In the validate phase, I use grep to confirm that Apache returned a value containing my required string. If the command fails, a non-zero exit code is returned, indicating a failure. This failure is returned to Image Builder and the image build is marked as “Failed”.

  - name: validate
    steps:
      - name: ValidateResponse
        action: ExecuteBash
        inputs:
          commands:
            - curl -s http://127.0.0.1 | grep "Hello world from EC2 Image Builder and Ansible"

After the validate phase executes, the EC2 instance is stopped and an Amazon Machine Image (AMI) is created. Image Builder moves to the test stage where a new EC2 instance is launched using the AMI that was created in the previous step. During this stage, the test phase of a document is executed.

To ensure that Apache is still functioning as required, I add a test phase to the document using the same curl command as the validate phase. This ensures that Apache is started and still returning the correct content.

  - name: test
    steps:
      - name: ValidateResponse
        action: ExecuteBash
        inputs:
          commands:
            - curl -s http://127.0.0.1 | grep "Hello world from EC2 Image Builder and Ansible"

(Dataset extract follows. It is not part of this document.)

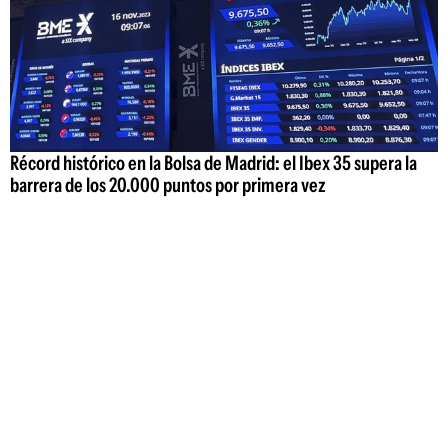
Récord histórico en la Bolsa de Madrid: el Ibex 35 supera la
barrera de los 20.000 puntos por primera vez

Here is the complete document:

name: 'Ansible Playbook Execution on Amazon Linux 2'
description: 'This is a sample component that demonstrates how to download and execute an Ansible playbook against Amazon Linux 2.'
schemaVersion: 1.0
phases:
  - name: build
    steps:
      - name: InstallAnsible
        action: ExecuteBash
        inputs:
          commands:
           - sudo amazon-linux-extras install -y ansible2
      - name: DownloadPlaybook
        action: S3Download
        inputs:
          - source: 's3://mybucket/playbooks/my-playbook.yml'
            destination: '/tmp/my-playbook.yml'
      - name: InvokeAnsible
        action: ExecuteBinary
        inputs:
          path: ansible-playbook
          arguments:
            - '{{build.DownloadPlaybook.inputs[0].destination}}'
      - name: DeletePlaybook
        action: ExecuteBash
        inputs:
          commands:
            - rm '{{build.DownloadPlaybook.inputs[0].destination}}'
  - name: validate
    steps:
      - name: ValidateResponse
        action: ExecuteBash
        inputs:
          commands:
            - curl -s http://127.0.0.1 | grep "Hello world from EC2 Image Builder and Ansible"
  - name: test
    steps:
      - name: ValidateResponse
        action: ExecuteBash
        inputs:
          commands:
            - curl -s http://127.0.0.1 | grep "Hello world from EC2 Image Builder and Ansible"

I now have a document that installs Ansible, downloads a playbook from an S3 bucket, and invokes Ansible to perform the work described in the playbook. I am also validating the installation was successful by ensuring Apache is returning the desired content.

Next, I use this document to create a component in Image Builder and assign the component to an image recipe. The image recipe could then be used when creating an image pipeline. The blog post Automate OS Image Build Pipelines with EC2 Image Builder provides a tutorial demonstrating how to create an image pipeline with the EC2 Image Builder console. For more information, review Getting started with EC2 Image Builder.

Conclusion

In this blog, I walk through creating a document that can execute Ansible playbooks for use in Image Builder. I define the required changes for Ansible playbooks and when each phase of the document would execute. I also note the amazon-ec2-image-builder-samples GitHub repository, which provides sample documents for executing Ansible playbooks and Chef recipes.

We continue to use this repository for publishing sample content. We hope Image Builder is providing value and making it easier for you to build virtual machine (VM) images. As always, keep sending us your feedback!